• [Recorded information]:

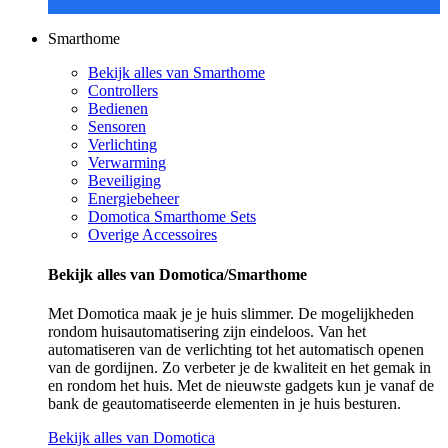
Smarthome
Bekijk alles van Smarthome
Controllers
Bedienen
Sensoren
Verlichting
Verwarming
Beveiliging
Energiebeheer
Domotica Smarthome Sets
Overige Accessoires
Bekijk alles van Domotica/Smarthome
Met Domotica maak je je huis slimmer. De mogelijkheden
rondom huisautomatisering zijn eindeloos. Van het
automatiseren van de verlichting tot het automatisch openen
van de gordijnen. Zo verbeter je de kwaliteit en het gemak in
en rondom het huis. Met de nieuwste gadgets kun je vanaf de
bank de geautomatiseerde elementen in je huis besturen.
Bekijk alles van Domotica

• [Problem requirements]:
Provide the count, and nothing else, of lines in the data above where the word "alles" occurs.

• [The answer]:
3